Beckett heard the exasperation in the colonel's tone. "Listen to me, if you're anywhere near this Hive Ship, you have to back off right now! We don't know who's in charge of this thing, and you could get your asses shot out of the sky"

The doctor craned his neck to peer through the flyer's porthole. "That's just it, John, we can't keep up with it!" The Wraith craft was now the size of a dollar coin, the beetle-like shape no different from a garden insect clinging to the outside of the window. With every passing moment it grew smaller as it gained altitude. "The Hive Ship is picking up speed and climbing. It's heading for orbit."

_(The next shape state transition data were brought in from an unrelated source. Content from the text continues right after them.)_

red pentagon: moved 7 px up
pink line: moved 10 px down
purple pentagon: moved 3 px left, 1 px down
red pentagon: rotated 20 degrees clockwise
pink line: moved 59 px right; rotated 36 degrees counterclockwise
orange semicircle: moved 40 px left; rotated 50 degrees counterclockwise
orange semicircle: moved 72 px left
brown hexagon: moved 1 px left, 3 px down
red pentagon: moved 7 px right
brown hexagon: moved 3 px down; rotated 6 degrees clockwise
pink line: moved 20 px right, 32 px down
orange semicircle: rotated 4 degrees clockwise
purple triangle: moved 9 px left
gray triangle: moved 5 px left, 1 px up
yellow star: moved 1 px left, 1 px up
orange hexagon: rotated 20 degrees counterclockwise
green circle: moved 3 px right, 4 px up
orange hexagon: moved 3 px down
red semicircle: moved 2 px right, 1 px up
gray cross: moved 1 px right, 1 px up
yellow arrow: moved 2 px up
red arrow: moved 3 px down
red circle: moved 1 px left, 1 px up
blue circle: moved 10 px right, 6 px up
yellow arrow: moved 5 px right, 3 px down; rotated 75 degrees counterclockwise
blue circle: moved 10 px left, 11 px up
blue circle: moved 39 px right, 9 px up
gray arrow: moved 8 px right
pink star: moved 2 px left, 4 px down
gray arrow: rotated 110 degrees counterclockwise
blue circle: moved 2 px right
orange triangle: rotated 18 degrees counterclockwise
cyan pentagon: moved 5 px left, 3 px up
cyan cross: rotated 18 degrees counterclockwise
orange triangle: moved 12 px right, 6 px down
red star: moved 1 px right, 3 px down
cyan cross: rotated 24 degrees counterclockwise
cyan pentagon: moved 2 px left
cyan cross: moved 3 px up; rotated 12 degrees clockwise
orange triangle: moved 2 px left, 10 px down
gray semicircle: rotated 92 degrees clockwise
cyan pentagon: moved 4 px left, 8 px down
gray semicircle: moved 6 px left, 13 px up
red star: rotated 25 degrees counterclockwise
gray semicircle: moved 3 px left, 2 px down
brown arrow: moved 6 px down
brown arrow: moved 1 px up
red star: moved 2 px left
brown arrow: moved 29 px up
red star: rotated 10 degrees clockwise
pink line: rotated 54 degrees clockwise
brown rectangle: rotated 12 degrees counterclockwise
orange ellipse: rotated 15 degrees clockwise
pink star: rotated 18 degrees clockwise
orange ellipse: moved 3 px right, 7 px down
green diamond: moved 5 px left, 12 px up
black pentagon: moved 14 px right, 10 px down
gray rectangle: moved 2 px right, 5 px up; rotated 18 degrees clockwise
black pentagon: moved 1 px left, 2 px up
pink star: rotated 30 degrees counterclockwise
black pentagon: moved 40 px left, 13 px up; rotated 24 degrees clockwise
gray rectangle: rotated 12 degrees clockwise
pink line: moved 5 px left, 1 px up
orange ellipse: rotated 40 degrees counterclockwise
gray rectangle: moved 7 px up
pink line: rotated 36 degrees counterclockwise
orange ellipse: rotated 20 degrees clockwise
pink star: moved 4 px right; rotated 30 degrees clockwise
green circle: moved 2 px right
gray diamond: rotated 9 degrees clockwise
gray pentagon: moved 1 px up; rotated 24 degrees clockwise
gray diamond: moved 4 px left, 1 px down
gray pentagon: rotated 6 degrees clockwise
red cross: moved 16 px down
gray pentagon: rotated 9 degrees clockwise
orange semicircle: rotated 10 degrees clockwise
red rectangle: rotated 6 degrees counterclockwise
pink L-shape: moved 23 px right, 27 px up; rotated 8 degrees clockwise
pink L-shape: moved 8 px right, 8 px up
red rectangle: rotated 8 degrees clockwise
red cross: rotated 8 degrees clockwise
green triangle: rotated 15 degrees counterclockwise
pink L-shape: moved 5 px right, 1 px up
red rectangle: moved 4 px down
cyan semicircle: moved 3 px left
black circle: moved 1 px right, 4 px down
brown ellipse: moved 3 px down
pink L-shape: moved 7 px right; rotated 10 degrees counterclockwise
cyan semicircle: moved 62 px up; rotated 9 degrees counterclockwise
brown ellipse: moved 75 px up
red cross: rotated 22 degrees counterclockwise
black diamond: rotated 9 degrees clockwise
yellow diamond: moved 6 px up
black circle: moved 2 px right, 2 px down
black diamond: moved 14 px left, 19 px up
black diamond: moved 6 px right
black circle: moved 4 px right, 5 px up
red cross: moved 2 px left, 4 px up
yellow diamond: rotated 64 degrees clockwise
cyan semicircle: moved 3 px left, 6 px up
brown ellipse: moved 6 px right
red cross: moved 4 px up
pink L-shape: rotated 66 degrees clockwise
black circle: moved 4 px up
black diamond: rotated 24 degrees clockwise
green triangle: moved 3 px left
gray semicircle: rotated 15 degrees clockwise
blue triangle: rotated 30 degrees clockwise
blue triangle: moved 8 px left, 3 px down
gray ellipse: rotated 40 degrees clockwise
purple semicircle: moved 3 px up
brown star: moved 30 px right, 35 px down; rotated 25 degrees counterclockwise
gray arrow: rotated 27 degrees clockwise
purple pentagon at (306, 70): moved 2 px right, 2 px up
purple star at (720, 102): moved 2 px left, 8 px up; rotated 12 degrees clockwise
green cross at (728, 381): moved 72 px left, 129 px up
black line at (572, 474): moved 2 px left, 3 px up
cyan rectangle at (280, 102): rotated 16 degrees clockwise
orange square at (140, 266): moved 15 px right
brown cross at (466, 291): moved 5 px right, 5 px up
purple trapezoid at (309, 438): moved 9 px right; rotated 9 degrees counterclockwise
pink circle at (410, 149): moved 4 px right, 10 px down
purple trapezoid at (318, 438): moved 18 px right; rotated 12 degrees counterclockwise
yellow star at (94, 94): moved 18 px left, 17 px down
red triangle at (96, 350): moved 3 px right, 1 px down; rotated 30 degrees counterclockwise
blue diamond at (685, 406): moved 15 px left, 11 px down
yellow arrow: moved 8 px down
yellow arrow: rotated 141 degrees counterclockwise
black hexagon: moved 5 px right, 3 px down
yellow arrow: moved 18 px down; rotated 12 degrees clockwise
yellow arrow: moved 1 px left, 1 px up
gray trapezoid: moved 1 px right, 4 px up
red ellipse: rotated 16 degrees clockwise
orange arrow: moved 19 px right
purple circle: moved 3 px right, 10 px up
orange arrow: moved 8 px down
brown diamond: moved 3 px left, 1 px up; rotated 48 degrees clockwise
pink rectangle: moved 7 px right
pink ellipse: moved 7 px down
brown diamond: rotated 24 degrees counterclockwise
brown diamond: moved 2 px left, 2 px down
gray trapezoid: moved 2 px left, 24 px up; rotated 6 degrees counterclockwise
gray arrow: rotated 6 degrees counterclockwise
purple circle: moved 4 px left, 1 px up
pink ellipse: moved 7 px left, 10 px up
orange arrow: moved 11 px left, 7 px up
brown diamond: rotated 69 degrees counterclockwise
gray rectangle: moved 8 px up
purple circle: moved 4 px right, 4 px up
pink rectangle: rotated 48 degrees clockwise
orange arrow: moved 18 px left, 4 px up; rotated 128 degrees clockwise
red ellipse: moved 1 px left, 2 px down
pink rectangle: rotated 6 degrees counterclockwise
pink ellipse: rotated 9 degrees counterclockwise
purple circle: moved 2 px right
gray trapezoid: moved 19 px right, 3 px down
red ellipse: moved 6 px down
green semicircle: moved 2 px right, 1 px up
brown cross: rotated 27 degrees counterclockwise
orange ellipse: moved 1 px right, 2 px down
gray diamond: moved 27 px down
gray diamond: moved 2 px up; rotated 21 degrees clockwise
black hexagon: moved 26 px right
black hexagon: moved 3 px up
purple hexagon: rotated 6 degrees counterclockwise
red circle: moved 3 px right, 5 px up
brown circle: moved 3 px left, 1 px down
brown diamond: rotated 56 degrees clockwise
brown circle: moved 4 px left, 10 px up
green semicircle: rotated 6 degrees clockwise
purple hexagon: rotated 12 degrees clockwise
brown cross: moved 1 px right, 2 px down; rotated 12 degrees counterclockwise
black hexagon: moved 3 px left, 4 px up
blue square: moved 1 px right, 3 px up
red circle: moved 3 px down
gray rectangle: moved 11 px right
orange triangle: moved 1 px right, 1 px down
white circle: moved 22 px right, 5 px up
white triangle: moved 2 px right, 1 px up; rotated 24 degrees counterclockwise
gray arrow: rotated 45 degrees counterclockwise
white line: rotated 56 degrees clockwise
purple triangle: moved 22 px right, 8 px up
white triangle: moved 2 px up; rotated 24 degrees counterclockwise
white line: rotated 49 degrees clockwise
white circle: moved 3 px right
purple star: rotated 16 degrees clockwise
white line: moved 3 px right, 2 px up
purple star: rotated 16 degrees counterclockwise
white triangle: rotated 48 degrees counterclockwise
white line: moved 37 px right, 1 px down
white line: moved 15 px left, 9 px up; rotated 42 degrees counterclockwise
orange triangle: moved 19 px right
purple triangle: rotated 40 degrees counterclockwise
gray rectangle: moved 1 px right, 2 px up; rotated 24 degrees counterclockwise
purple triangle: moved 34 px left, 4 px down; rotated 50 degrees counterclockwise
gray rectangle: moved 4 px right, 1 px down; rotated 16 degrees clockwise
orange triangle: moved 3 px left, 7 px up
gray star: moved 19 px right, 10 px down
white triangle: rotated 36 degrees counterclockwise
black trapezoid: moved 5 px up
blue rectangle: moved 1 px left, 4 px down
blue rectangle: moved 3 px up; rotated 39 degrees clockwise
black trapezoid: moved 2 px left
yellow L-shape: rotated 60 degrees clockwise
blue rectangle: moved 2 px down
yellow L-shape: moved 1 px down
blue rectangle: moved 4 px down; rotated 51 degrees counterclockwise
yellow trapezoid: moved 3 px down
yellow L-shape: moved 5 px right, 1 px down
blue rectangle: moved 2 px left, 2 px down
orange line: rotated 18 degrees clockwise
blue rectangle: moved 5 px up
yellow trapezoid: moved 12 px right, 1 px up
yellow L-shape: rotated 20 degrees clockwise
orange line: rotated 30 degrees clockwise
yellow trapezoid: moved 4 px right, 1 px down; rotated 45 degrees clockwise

In the nexus chamber, Daus's rifleman stared at the radio in his hand in stunned silence as Sheppard and Beckett's conversation went back and forth. McKay made a sour face. "Thank you, Carson," he said to the air, knowing full well that the doctor wouldn't be able to hear him, "thank you for confirming the completely obvious level of trouble we are now in." Before him, the control center's eye-like view ports showed nothing but blue sky, the color deepening toward dark magenta with every passing second. Consoles all across the chamber that had been dark and dormant were now alive with color, alien displays casting strange light over the fearful faces of the Halcyon scientists.